Exercise goal |
Retype the lines from the first one in the records down to the line containing "bio UE 2018/848.", counting both, and leave out any pictures.

======== Data

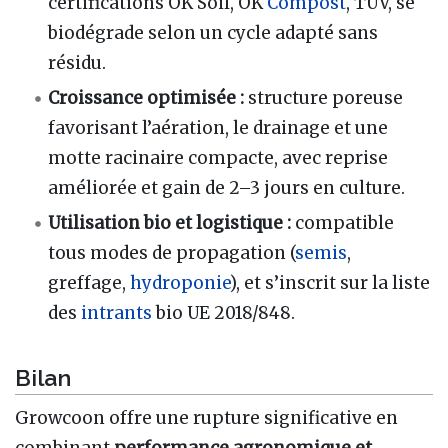
certifications OK Soil, OK
Compost
, TÜV, se
biodégrade selon un cycle adapté sans
résidu.
Croissance optimisée :
structure poreuse
favorisant l’aération, le drainage et une
motte racinaire compacte, avec reprise
améliorée et gain de 2–3 jours en culture.
Utilisation bio et logistique :
compatible
tous modes de propagation (
semis
,
greffage,
hydroponie
), et s’inscrit sur la liste
des
intrants
bio UE 2018/848.
Bilan
Growcoon offre une rupture significative en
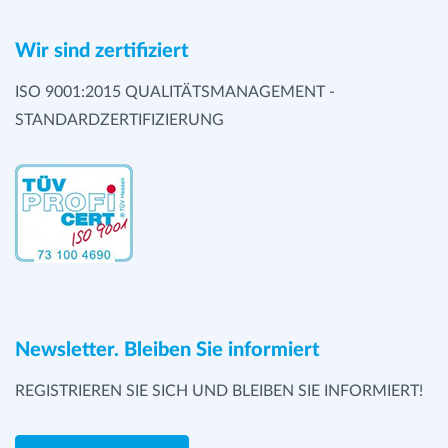
Wir sind zertifiziert
ISO 9001:2015 QUALITÄTSMANAGEMENT -
STANDARDZERTIFIZIERUNG
Newsletter. Bleiben Sie informiert
REGISTRIEREN SIE SICH UND BLEIBEN SIE INFORMIERT!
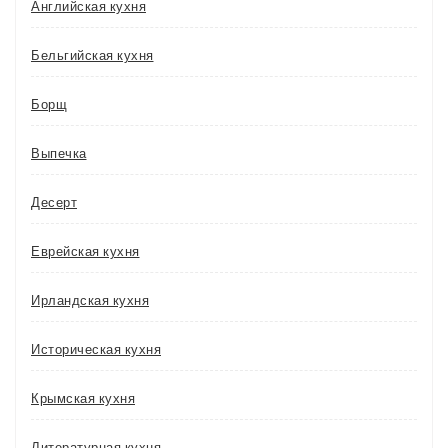
Английская кухня
Бельгийская кухня
Борщ
Выпечка
Десерт
Еврейская кухня
Ирландская кухня
Историческая кухня
Крымская кухня
Литературная кухня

================

Solution |
certifications OK Soil, OK
Compost
, TÜV, se
biodégrade selon un cycle adapté sans
résidu.
Croissance optimisée :
structure poreuse
favorisant l’aération, le drainage et une
motte racinaire compacte, avec reprise
améliorée et gain de 2–3 jours en culture.
Utilisation bio et logistique :
compatible
tous modes de propagation (
semis
,
greffage,
hydroponie
), et s’inscrit sur la liste
des
intrants
bio UE 2018/848.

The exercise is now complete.